Матери наши были хорошо знакомы, и мы со Светой часто виделись после школы. Порой среди чаепития или веселой болтовни мы вдруг затихали, поддаваясь странной стеснительности и какой-то радостной неловкости, должно быть, вмешивались в эти миги — уже без дневных ухмылок — «жених и невеста», а мы догадывались, смутно примерялись к избирающей, тревожной силе союза «и».

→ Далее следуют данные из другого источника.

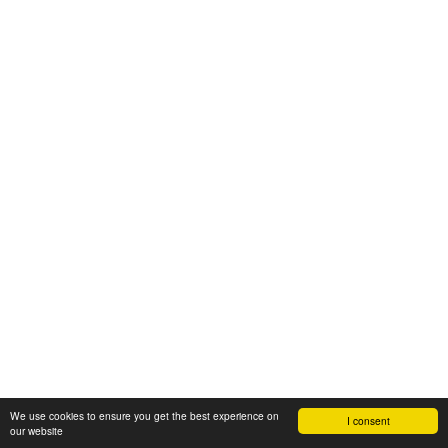
We use cookies to ensure you get the best experience on
I consent
our website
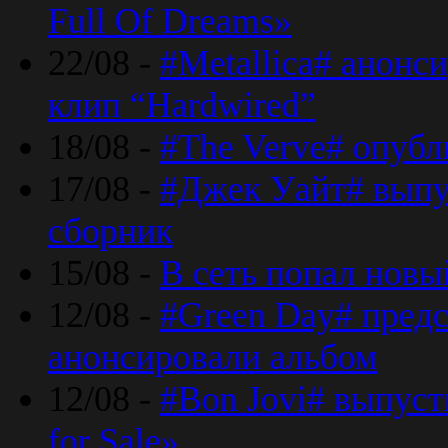
Full Of Dreams»
22/08 -
#Metallica# анонс
клип “Hardwired”
18/08 -
#The Verve# опубл
17/08 -
#Джек Уайт# выпу
сборник
15/08 -
В сеть попал новый
12/08 -
#Green Day# предс
анонсировали альбом
12/08 -
#Bon Jovi# выпуст
for Sale»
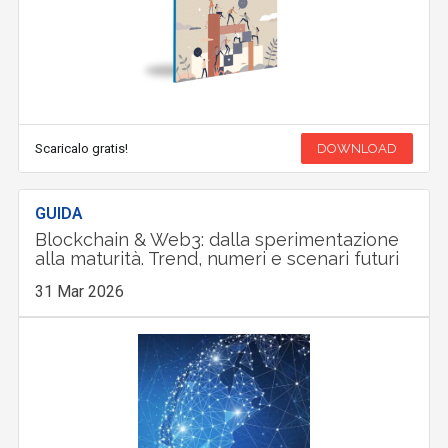
Scaricalo gratis!
DOWNLOAD
GUIDA
Blockchain & Web3: dalla sperimentazione
alla maturità. Trend, numeri e scenari futuri
31 Mar 2026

Давним июльским утром шел я к Свете в гости и у монастырской стены встретил двух незнакомых девчонок, тощеньких, с сияющими летними бликами на чистеньких лбах; запомнились взгляды девчонок, этакие холодно пытливые, оценивающие. Услышал, разминувшись, как они заговорили с непривычной уху взрослой, бойкой деловитостью: «Знаешь его?» — «Да это один к Светке ходит». — «Дружат, что ли?» — «Да так пока ходит».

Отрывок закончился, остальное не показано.